Collected data:
[Start of Attachment]
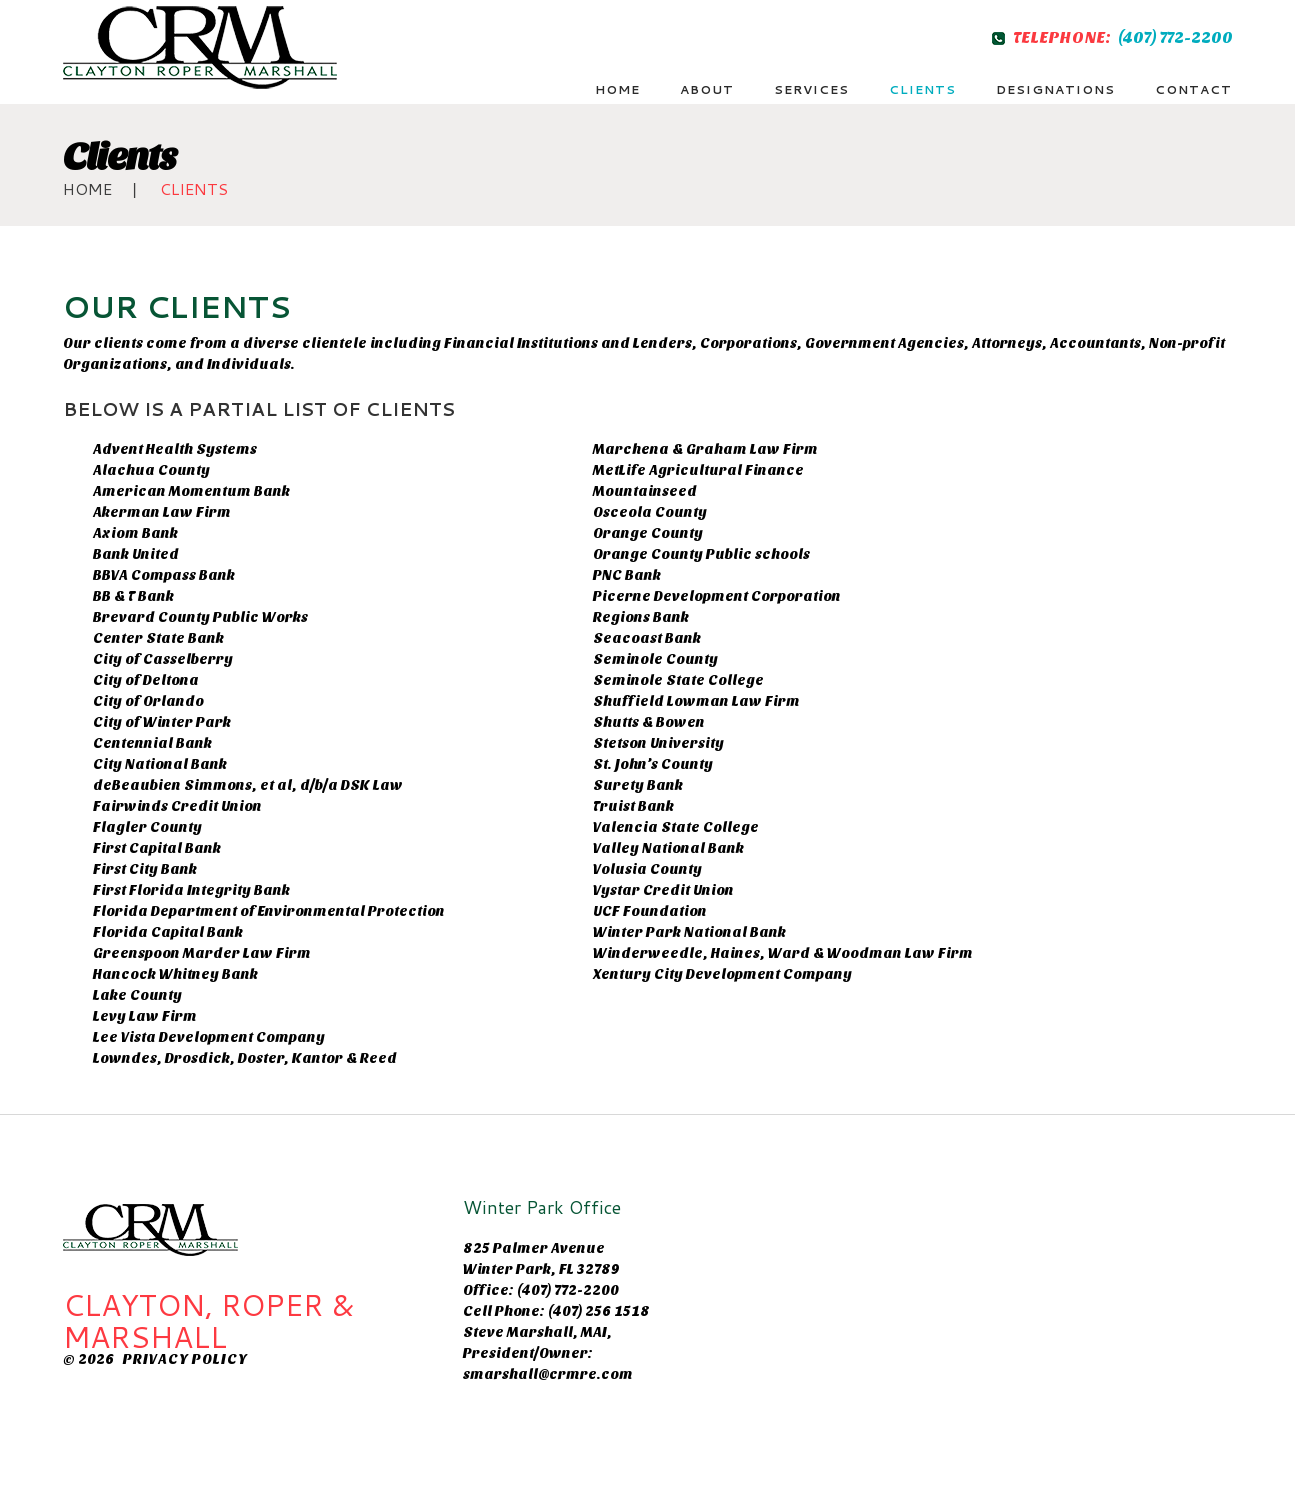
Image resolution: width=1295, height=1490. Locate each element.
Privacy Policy (185, 1359)
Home (87, 188)
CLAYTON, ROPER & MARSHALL (208, 1320)
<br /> (898, 1259)
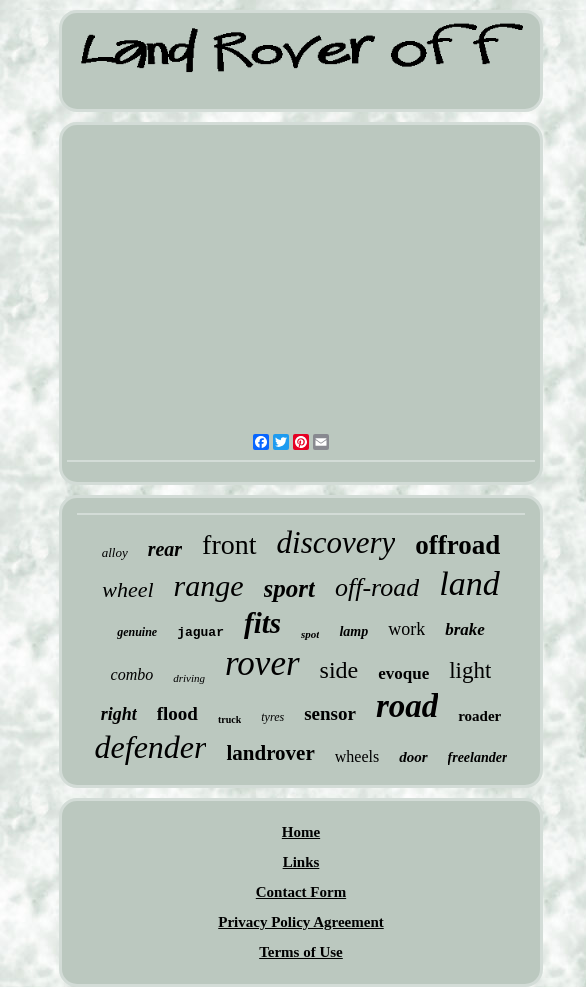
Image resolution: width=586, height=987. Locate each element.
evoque (403, 673)
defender (151, 747)
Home (301, 832)
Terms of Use (301, 952)
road (407, 706)
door (413, 757)
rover (262, 663)
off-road (377, 587)
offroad (457, 545)
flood (177, 713)
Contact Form (301, 892)
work (406, 629)
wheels (357, 756)
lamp (353, 631)
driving (189, 678)
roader (479, 716)
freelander (478, 757)
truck (229, 719)
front (229, 544)
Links (301, 862)
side (339, 670)
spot (310, 634)
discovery (336, 542)
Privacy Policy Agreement (301, 922)
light (470, 670)
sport (289, 588)
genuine (137, 632)
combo (132, 674)
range (209, 585)
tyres (272, 717)
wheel (127, 589)
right (119, 714)
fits (262, 623)
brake (465, 629)
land (469, 583)
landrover (270, 753)
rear (165, 549)
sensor (330, 713)
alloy (115, 552)
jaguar (200, 632)
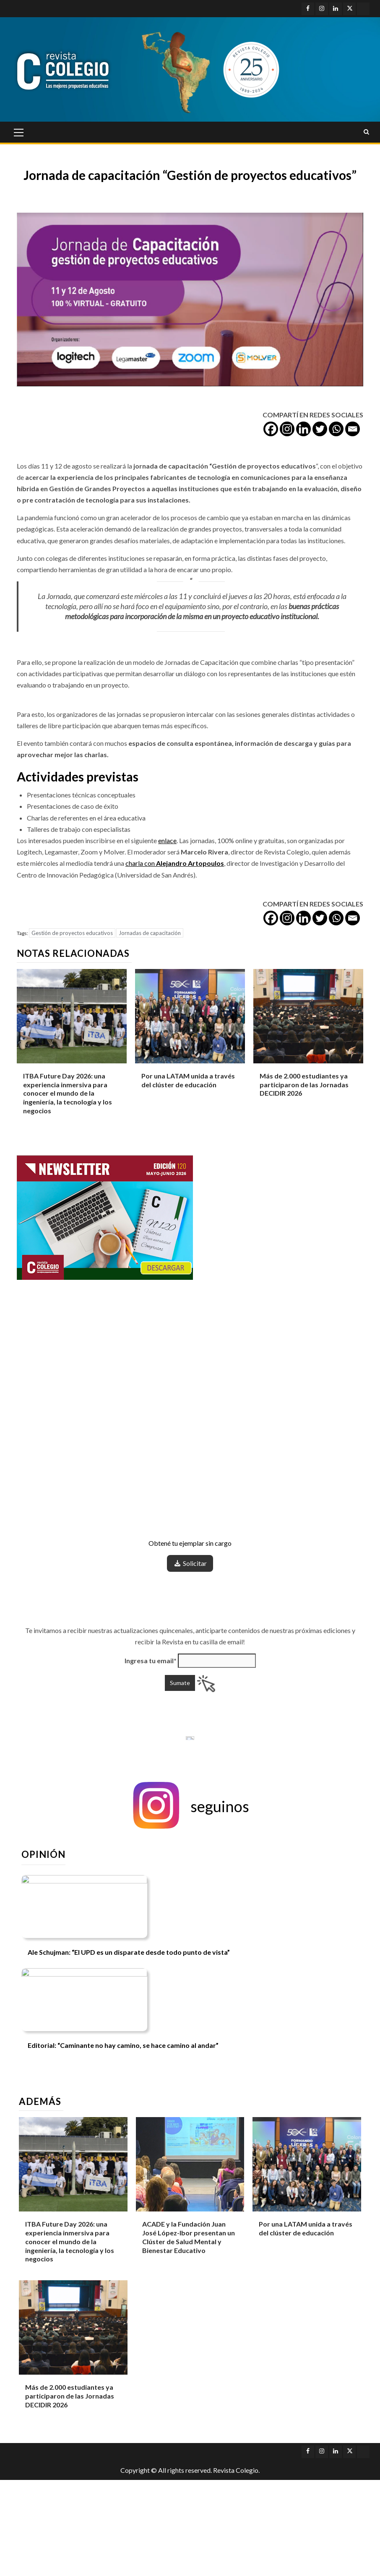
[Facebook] (270, 429)
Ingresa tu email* (151, 1660)
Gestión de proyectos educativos (72, 933)
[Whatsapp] (336, 429)
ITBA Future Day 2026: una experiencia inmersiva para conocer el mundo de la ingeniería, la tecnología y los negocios (67, 1093)
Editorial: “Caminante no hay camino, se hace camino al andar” (123, 2045)
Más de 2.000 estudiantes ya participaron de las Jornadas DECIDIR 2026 (304, 1084)
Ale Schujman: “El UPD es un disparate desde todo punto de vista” (129, 1952)
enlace (167, 840)
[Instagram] (287, 429)
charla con (174, 863)
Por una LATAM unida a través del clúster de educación (305, 2228)
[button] (190, 1806)
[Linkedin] (303, 429)
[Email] (352, 429)
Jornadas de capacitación (150, 933)
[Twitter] (319, 429)
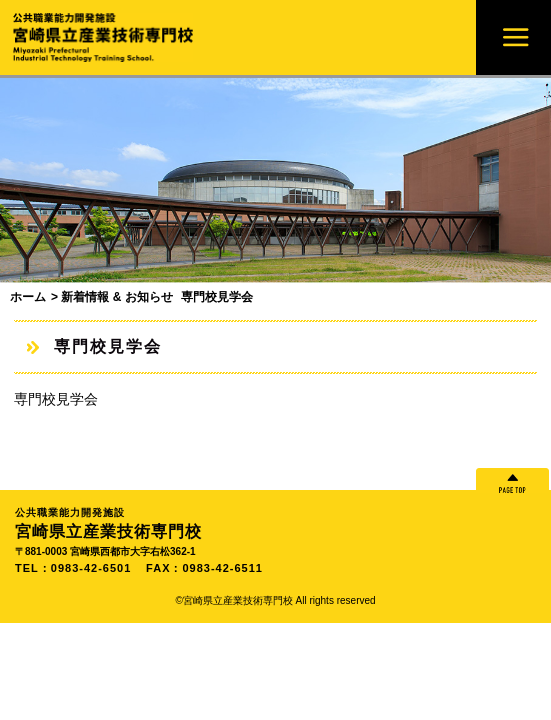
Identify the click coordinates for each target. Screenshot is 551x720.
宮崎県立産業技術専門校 (275, 522)
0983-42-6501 (91, 568)
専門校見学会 (56, 399)
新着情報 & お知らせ (116, 297)
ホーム (28, 297)
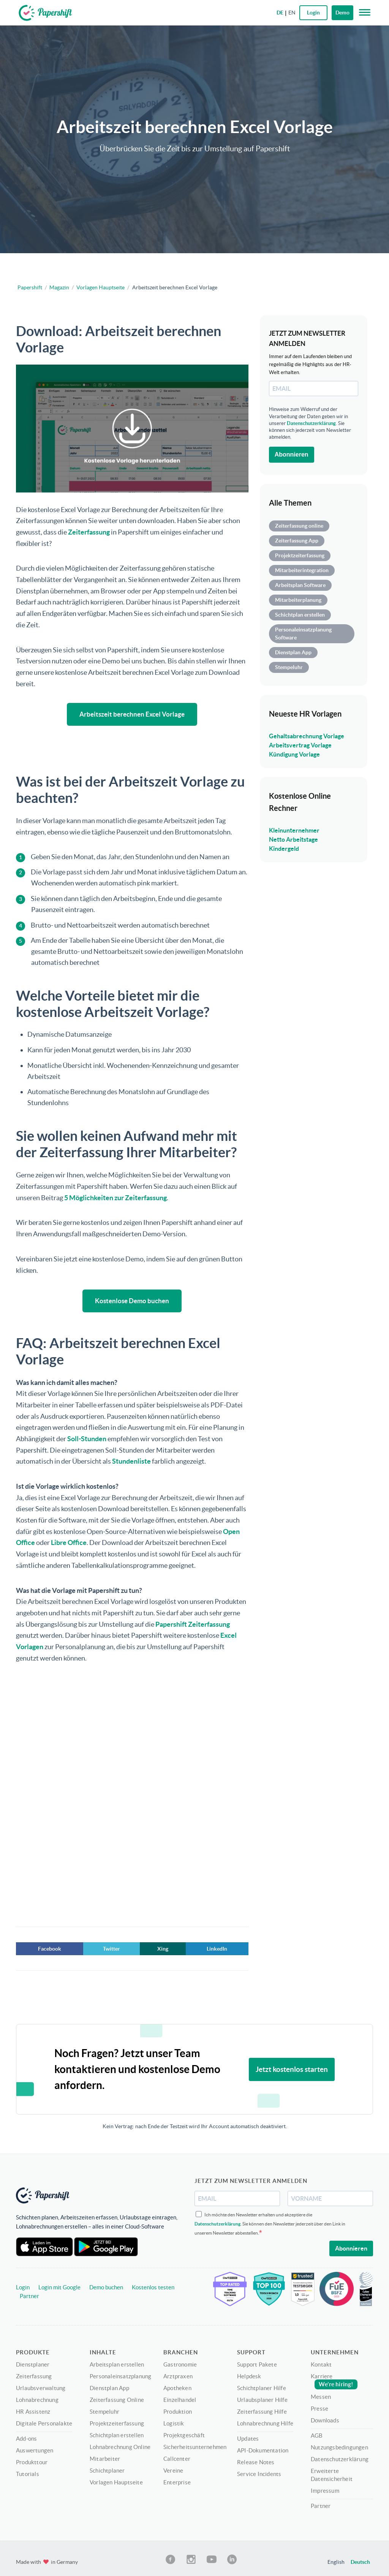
[End of Attachment]
Leave the pictures out, and copy exactly each line from the one containing "door (413, 757)" through the final line of the data.

» **Completed exercise**:
door (413, 757)
rover (262, 663)
off-road (377, 587)
offroad (457, 545)
flood (177, 713)
Contact Form (301, 892)
work (406, 629)
wheels (357, 756)
lamp (353, 631)
driving (189, 678)
roader (479, 716)
freelander (478, 757)
truck (229, 719)
front (229, 544)
Links (301, 862)
side (339, 670)
spot (310, 634)
discovery (336, 542)
Privacy Policy Agreement (301, 922)
light (470, 670)
sport (289, 588)
genuine (137, 632)
combo (132, 674)
range (209, 585)
tyres (272, 717)
wheel (127, 589)
right (119, 714)
fits (262, 623)
brake (465, 629)
land (469, 583)
landrover (270, 753)
rear (165, 549)
sensor (330, 713)
alloy (115, 552)
jaguar (200, 632)
[Facebook] (270, 429)
Ingresa tu email* (151, 1660)
Gestión de proyectos educativos (72, 933)
[Whatsapp] (336, 429)
ITBA Future Day 2026: una experiencia inmersiva para conocer el mundo de la ingeniería, la tecnología y los negocios (67, 1093)
Editorial: “Caminante no hay camino, se hace camino al andar” (123, 2045)
Más de 2.000 estudiantes ya participaron de las Jornadas DECIDIR 2026 (304, 1084)
Ale Schujman: “El UPD es un disparate desde todo punto de vista” (129, 1952)
enlace (167, 840)
[Instagram] (287, 429)
charla con (174, 863)
Por una LATAM unida a través del clúster de educación (305, 2228)
[button] (190, 1806)
[Linkedin] (303, 429)
[Email] (352, 429)
Jornadas de capacitación (150, 933)
[Twitter] (319, 429)
Identify the click coordinates for each target. Screenshot is 551x720.
宮崎県立産業技術専門校 (275, 522)
0983-42-6501 (91, 568)
専門校見学会 (56, 399)
新着情報 & お知らせ (116, 297)
ホーム (28, 297)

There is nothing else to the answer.